## WORK REQUIRED
Repeat the listing exactly as given, omitting every image.

· · · · · · ·

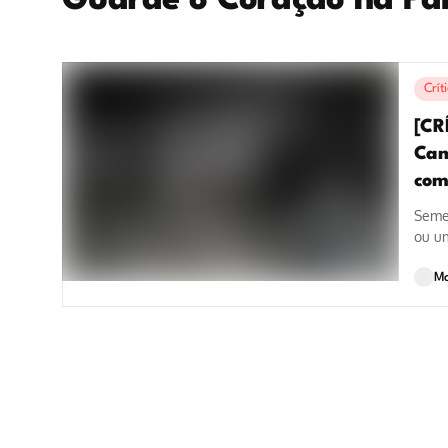
Guarde o Coração na P
Crít
[CR
Cam
com
Seme
ou u
das p
Ma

· · · · · · ·

## ANSWER FOR THIS EXERCISE
Guarde o Coração na P
Crít
[CR
Cam
com
Seme
ou u
das p
Ma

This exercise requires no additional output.